#### [WHAT IS NEEDED]
Only the lines from the first line of the entries through the line with "Sức khoẻ nghề nghiệp" belong in the answer, each restated word for word and without pictures.

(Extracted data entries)
━━━

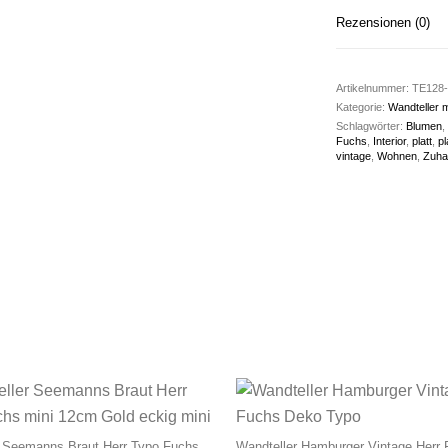
Rezensionen (0)
Artikelnummer:
TE128-
Kategorie:
Wandteller 
Schlagwörter:
Blumen
,
Fuchs
,
Interior
,
platt
,
pl
vintage
,
Wohnen
,
Zuha
r Seemanns Braut Herr Typo Fuchs
Wandteller Hamburger Vintage Herr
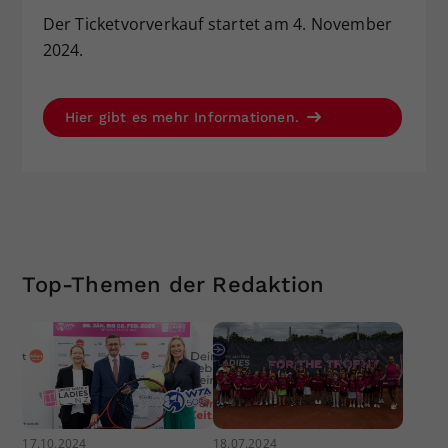
Der Ticketvorverkauf startet am 4. November
2024.
Hier gibt es mehr Informationen.
Top-Themen der Redaktion
17.10.2024
18.07.2024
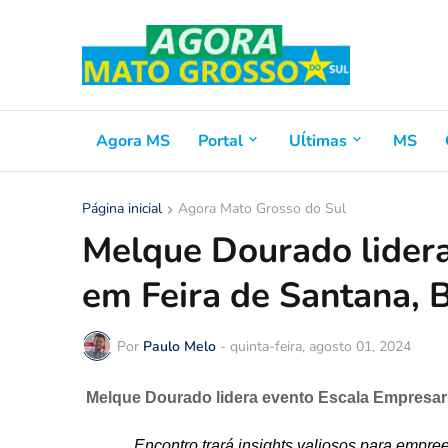
Agora MS
Portal
Uĺtimas
MS
Página inicial
Agora Mato Grosso do Sul
Melque Dourado lidera
em Feira de Santana, 
Por
Paulo Melo
-
quinta-feira, agosto 01, 2024
Melque Dourado lidera evento Escala Empresari
Encontro trará insights valiosos para emp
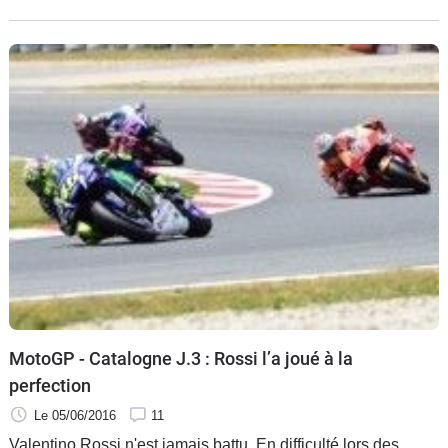
décidément haute en émotions.
MotoGP - Catalogne J.3 : Rossi l’a joué à la
perfection
Le 05/06/2016
11
Valentino Rossi n'est jamais battu. En difficulté lors des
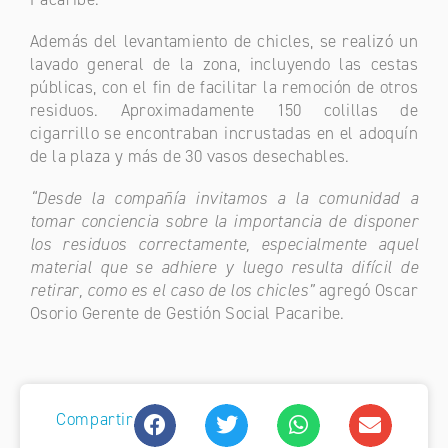
Además del levantamiento de chicles, se realizó un
lavado general de la zona, incluyendo las cestas
públicas, con el fin de facilitar la remoción de otros
residuos. Aproximadamente 150 colillas de
cigarrillo se encontraban incrustadas en el adoquín
de la plaza y más de 30 vasos desechables.
“
Desde la compañía invitamos a la comunidad a
tomar conciencia sobre la importancia de
disponer
los residuos correctamente, especialmente aquel
material que se adhiere y luego resulta difícil de
retirar, como es el caso de los chicles”
agregó Oscar
Osorio Gerente de Gestión Social Pacaribe.
Compartir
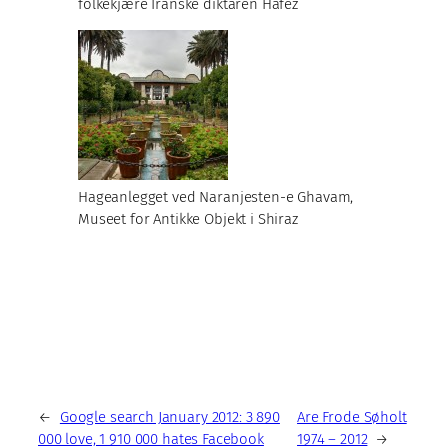
folkekjære Iranske diktaren Hafez
Hageanlegget ved Naranjesten-e Ghavam,
Museet for Antikke Objekt i Shiraz
←
Google search January 2012: 3 890
Are Frode Søholt
000 love, 1 910 000 hates Facebook
1974 – 2012
→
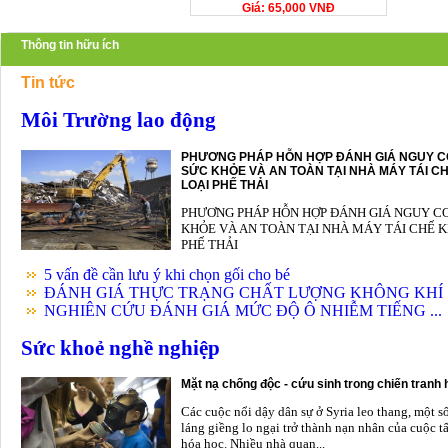
Giá: 65,000 VNĐ
Thông tin hữu ích
Tin tức
Môi Trường lao động
PHƯƠNG PHÁP HỖN HỢP ĐÁNH GIÁ NGUY C
SỨC KHỎE VÀ AN TOÀN TẠI NHÀ MÁY TÁI CH
LOẠI PHẾ THẢI
PHƯƠNG PHÁP HỖN HỢP ĐÁNH GIÁ NGUY C
KHỎE VÀ AN TOÀN TẠI NHÀ MÁY TÁI CHẾ K
PHẾ THẢI
5 vấn đề cần lưu ý khi chọn gối cho bé
ĐÁNH GIÁ THỰC TRẠNG CHẤT LƯỢNG KHÔNG KHÍ .
NGHIÊN CỨU ĐÁNH GIÁ MỨC ĐỘ Ô NHIỄM TIẾNG ...
Sức khoẻ nghề nghiệp
Mặt nạ chống độc - cứu sinh trong chiến tranh
Các cuộc nổi dậy dân sự ở Syria leo thang, một s
láng giềng lo ngại trở thành nạn nhân của cuộc t
hóa học. Nhiều nhà quan...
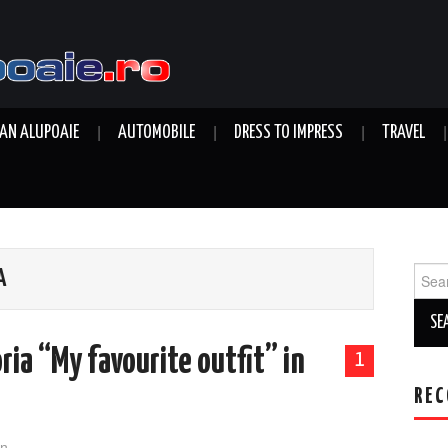
AN ALUPOAIE
AUTOMOBILE
DRESS TO IMPRESS
TRAVEL
Sear
A
for:
ria “My favourite outfit” in
1
REC
n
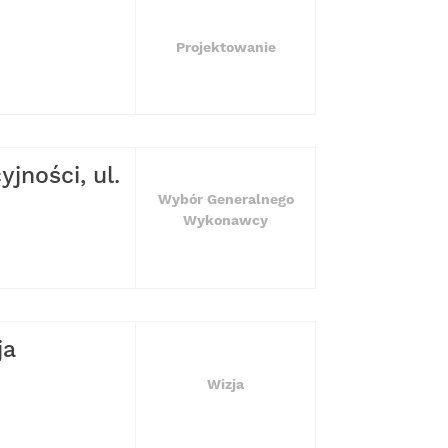
Projektowanie
jności, ul.
Wybór Generalnego
Wykonawcy
ja
Wizja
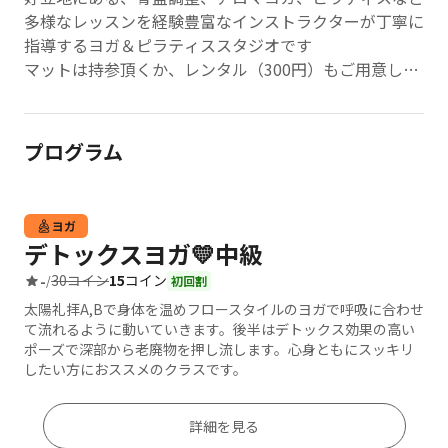
多様なレッスンを経験豊富なインストラクターが丁寧に
指導するヨガ＆ピラティススタジオです
マットは持参頂くか、レンタル（300円）もご用意して
おります。
プログラム
ヨガ
デトックスヨガ💛中級
30コイン
15
コイン
-
/
初回割
太陽礼拝A,Bで身体を温めフロースタイルのヨガで呼吸に合わせ
て流れるように動いていきます。後半はデトックス効果の高い
ポーズで深部から老廃物を押し流します。心身ともにスッキリ
したい方におススメのクラスです。
詳細を見る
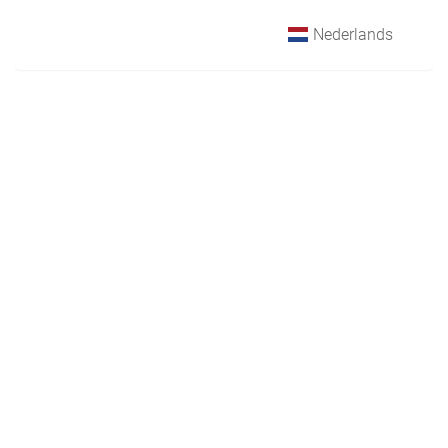
Nederlands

━━━

#### [TASK SOLUTION]
Rezensionen (0)
Artikelnummer:
TE128-
Kategorie:
Wandteller 
Schlagwörter:
Blumen
,
Fuchs
,
Interior
,
platt
,
pl
vintage
,
Wohnen
,
Zuha
r Seemanns Braut Herr Typo Fuchs
Wandteller Hamburger Vintage Herr
Der Ticketvorverkauf startet am 4. November
2024.
Hier gibt es mehr Informationen.
Top-Themen der Redaktion
17.10.2024
18.07.2024
Agora MS
Portal
Uĺtimas
MS
Página inicial
Agora Mato Grosso do Sul
Melque Dourado lidera
em Feira de Santana, 
Por
Paulo Melo
-
quinta-feira, agosto 01, 2024
Melque Dourado lidera evento Escala Empresari
Encontro trará insights valiosos para emp
décidément haute en émotions.
MotoGP - Catalogne J.3 : Rossi l’a joué à la
perfection
Le 05/06/2016
11
Valentino Rossi n'est jamais battu. En difficulté lors des
Además del levantamiento de chicles, se realizó un
lavado general de la zona, incluyendo las cestas
públicas, con el fin de facilitar la remoción de otros
residuos. Aproximadamente 150 colillas de
cigarrillo se encontraban incrustadas en el adoquín
de la plaza y más de 30 vasos desechables.
“
Desde la compañía invitamos a la comunidad a
tomar conciencia sobre la importancia de
disponer
los residuos correctamente, especialmente aquel
material que se adhiere y luego resulta difícil de
retirar, como es el caso de los chicles”
agregó Oscar
Osorio Gerente de Gestión Social Pacaribe.
Compartir
folkekjære Iranske diktaren Hafez
Hageanlegget ved Naranjesten-e Ghavam,
Museet for Antikke Objekt i Shiraz
←
Google search January 2012: 3 890
Are Frode Søholt
000 love, 1 910 000 hates Facebook
1974 – 2012
→
Giá: 65,000 VNĐ
Thông tin hữu ích
Tin tức
Môi Trường lao động
PHƯƠNG PHÁP HỖN HỢP ĐÁNH GIÁ NGUY C
SỨC KHỎE VÀ AN TOÀN TẠI NHÀ MÁY TÁI CH
LOẠI PHẾ THẢI
PHƯƠNG PHÁP HỖN HỢP ĐÁNH GIÁ NGUY C
KHỎE VÀ AN TOÀN TẠI NHÀ MÁY TÁI CHẾ K
PHẾ THẢI
5 vấn đề cần lưu ý khi chọn gối cho bé
ĐÁNH GIÁ THỰC TRẠNG CHẤT LƯỢNG KHÔNG KHÍ .
NGHIÊN CỨU ĐÁNH GIÁ MỨC ĐỘ Ô NHIỄM TIẾNG ...
Sức khoẻ nghề nghiệp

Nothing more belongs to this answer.